Beethoven: Mass in C & Piano Concerto 3

Of few composers can it be said that through them, and them alone, the art of music became completely transformed.

Ludwig van Beethoven (1770-1827) is such a composer. He represented a break with all the old concepts of what music should be and with the methods by which these concepts should be realized. Beauty of sound, balance and symmetry of structure, attractive lyricism for its own sake, even the expression of deeply felt emotion—all this is no longer that toward which Beethoven directed his means. He not only had to speak that which was in his heart; he also had to give voice to the beliefs and ideals that governed his life. He was a son of the Enlightenment. The new ideas of freedom and the rights of man sweeping across Europe, with Voltaire and Rousseau as their leading voices, sound loud and clear in Beethoven’s music. The world was aflame with the spirit of Revolution, its fires kindled in France. The “I”—the creative personality—was asserting itself more strongly than ever. “I must write,” Beethoven said, “for what weighs on my heart, I must express.” Everywhere in Europe, wherever genius spoke, such words were now being heard. 

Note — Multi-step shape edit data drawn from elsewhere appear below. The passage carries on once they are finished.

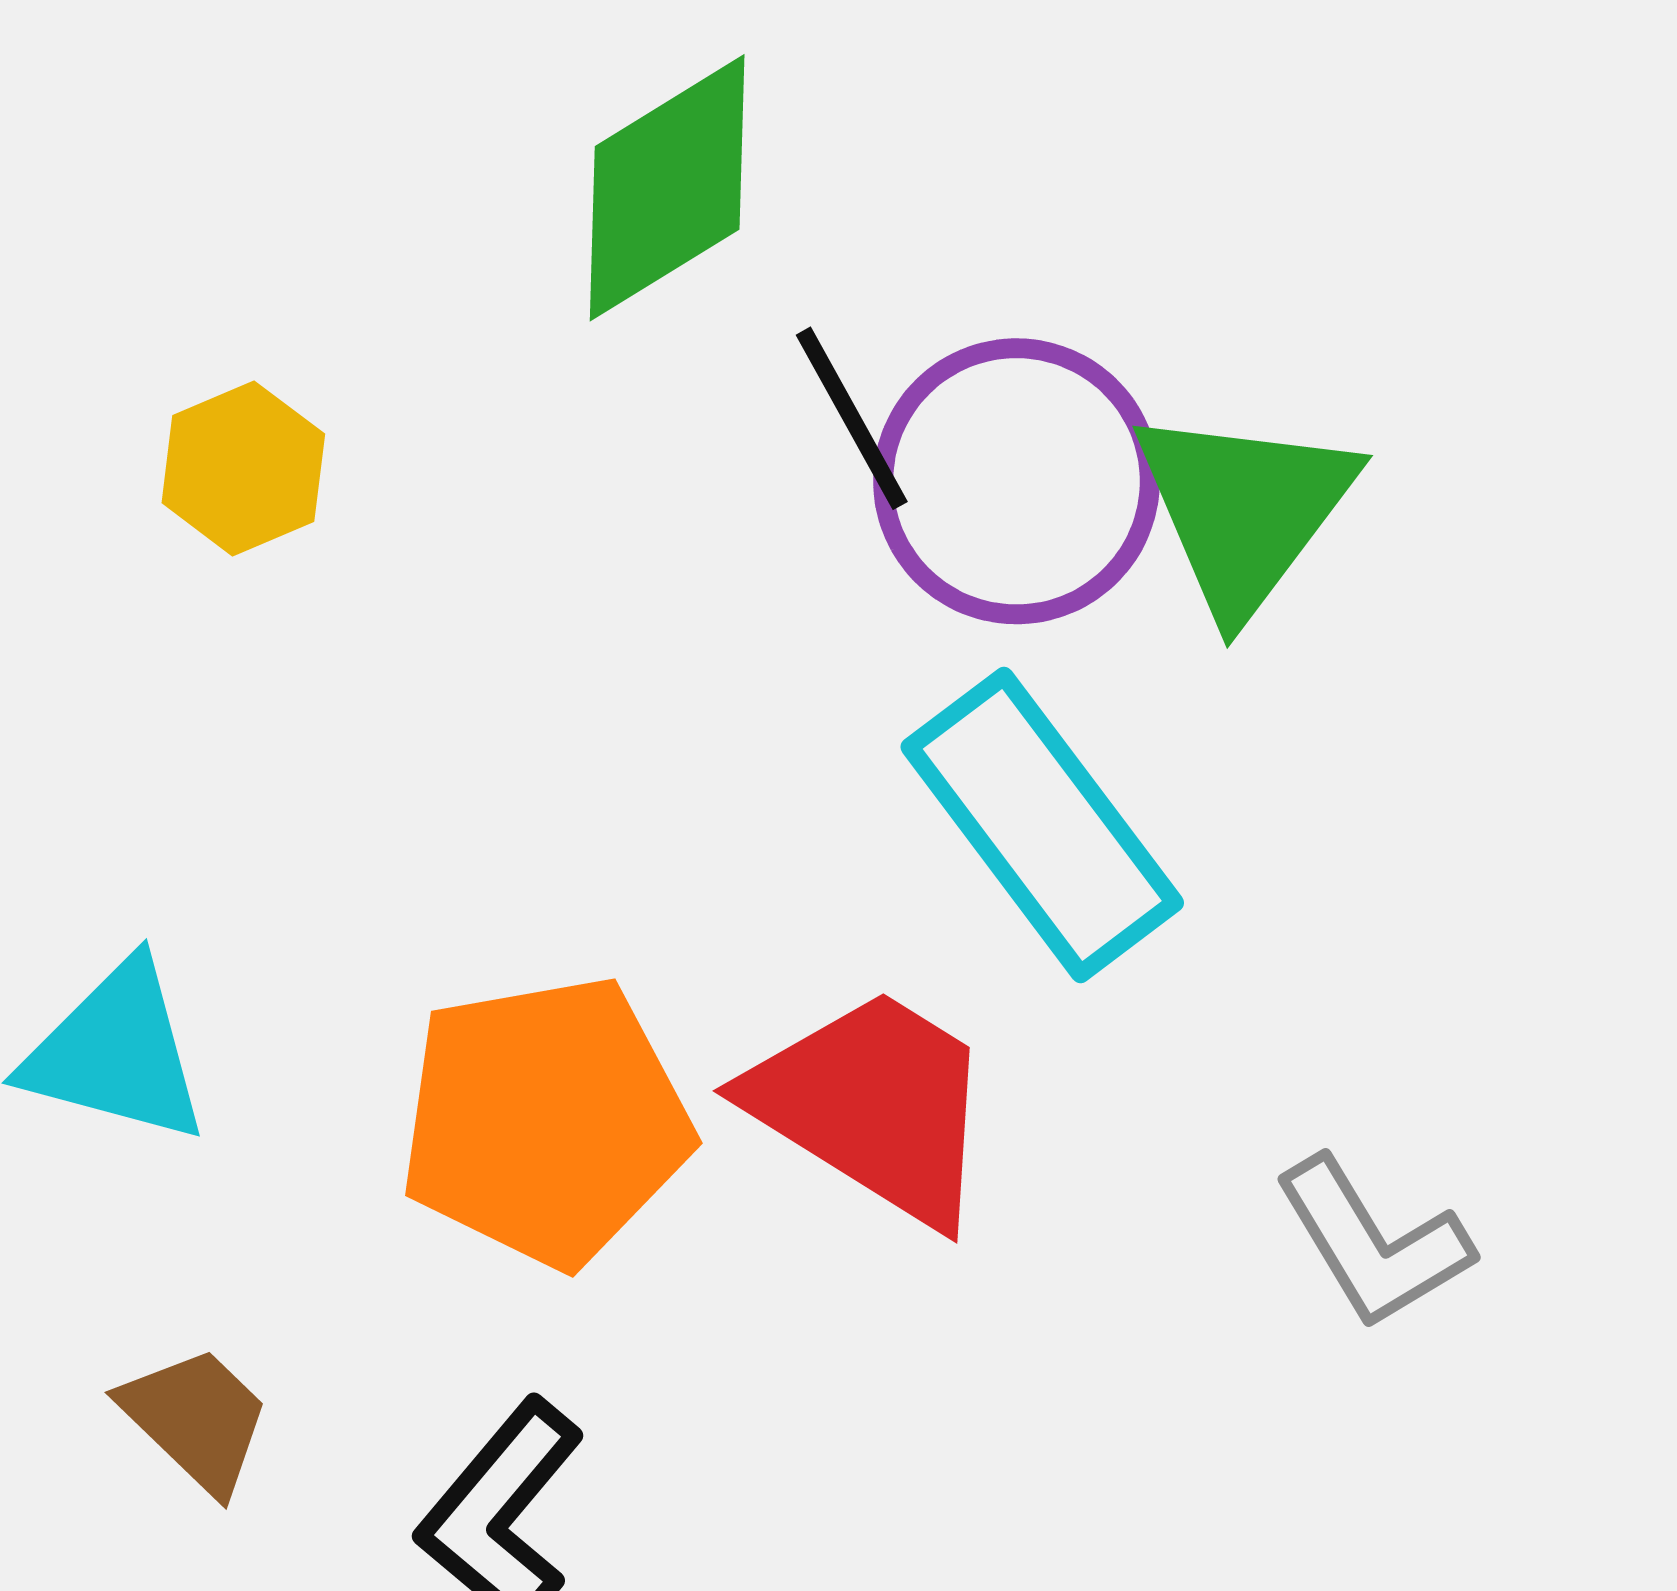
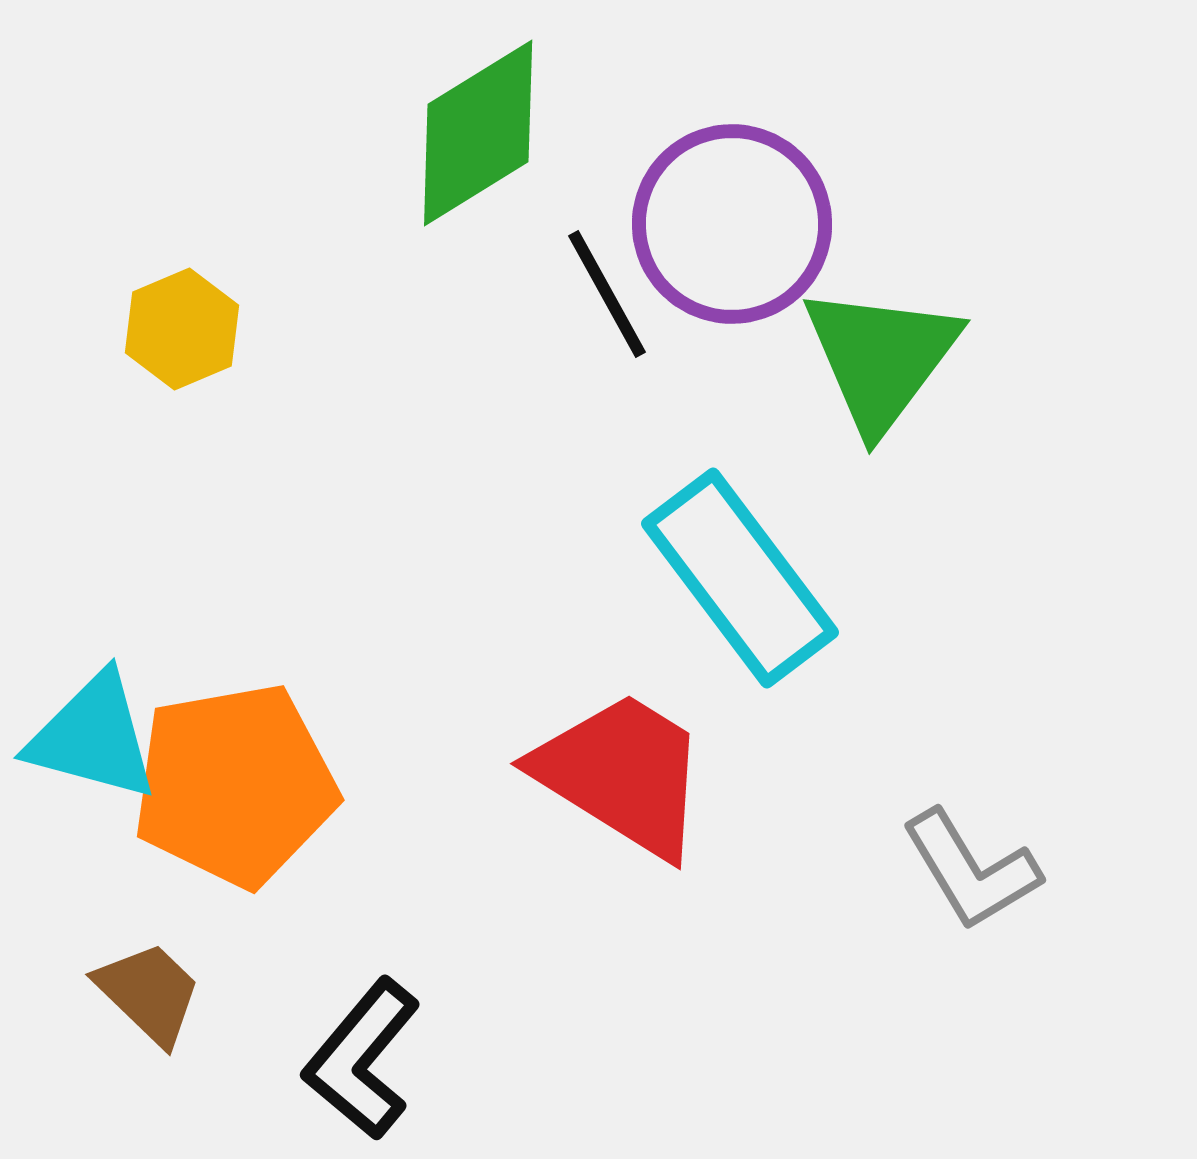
purple circle: (1016, 481) -> (732, 224), moved
orange pentagon: (545, 1121) -> (235, 785), moved

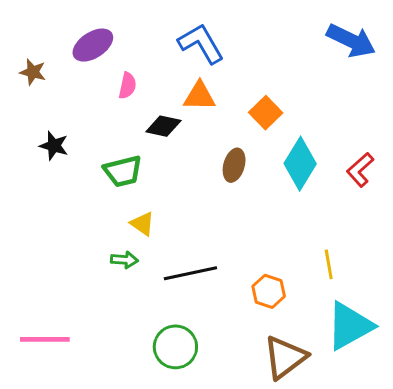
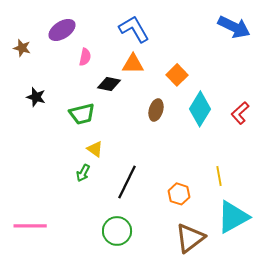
green arrow: (124, 260) -> (83, 173), turned 114
black line: (190, 273) -> (127, 182), turned -52

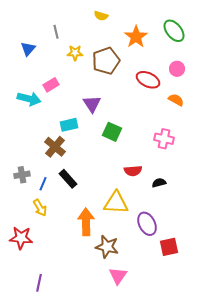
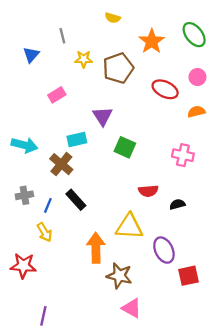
cyan arrow: (29, 99) -> (24, 145), moved
orange semicircle: (176, 100) -> (196, 112), turned -42
pink triangle: (118, 276) -> (132, 308), turned -36

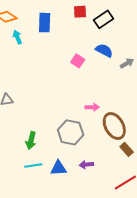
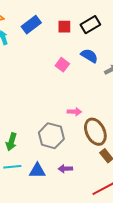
red square: (80, 12) -> (64, 27), moved
blue rectangle: (45, 23) -> (31, 25), turned 48

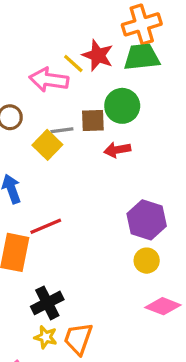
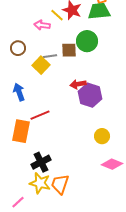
pink arrow: (49, 80) -> (42, 25), size x0.7
red arrow: (117, 150) -> (78, 84), moved
purple hexagon: (147, 220) -> (90, 95), moved
yellow star: (46, 337) -> (40, 183), size x1.5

Join the Ama Deus Ensemble at the Kimmel Center for a program of exciting, emotional and uplifting music of the master. Maestro Valentin Radu will play the Concerto No. 3 for Piano ("Empress"), the Ama Deus Ensemble orchestra and chorus will perform the wonderful Mass in C major, Op. 86 (Missa Brevis).
For Tickets


Mass in C (“Missa Brevis”), Op. 86

The Mass in C was composed in 1807 on a commission from Prince Nikolaus Esterházy II, the fourth and last of Haydn’s patrons from that eminent family.  The Prince had a special mass sung every year on the name-day of his wife.   To these occasions at Eisenstadt we owe Haydn’s greatest works in this genre, as well as several by Johann Nepomuk Hummel, who was in Esterházy’s employ
after 1804.  Beethoven’s Mass belongs, then, to the most prodigious period of the composer’s creativity.  Among other works composed at the time were the Fourth Piano Concerto and the Fifth and Sixth Symphonies—all of which were performed, along with portions of the Mass, at Beethoven’s famous Akademie or benefit concert of December 1808.

Ama Deus Ensemble

Beethoven had never written a mass before, and it is interesting that he made no effort to match the “symphonic” grandeur of Haydn’s late masses.  On the contrary, he thought freshly about liturgical composition and contrived a style that in some ways was simpler, humbler, and more spiritual than the usual Viennese model.  “I think that I have treated the text in a manner in which it has rarely been treated,” Beethoven wrote—admittedly, to a publisher who was dragging his feet about contracting for the work.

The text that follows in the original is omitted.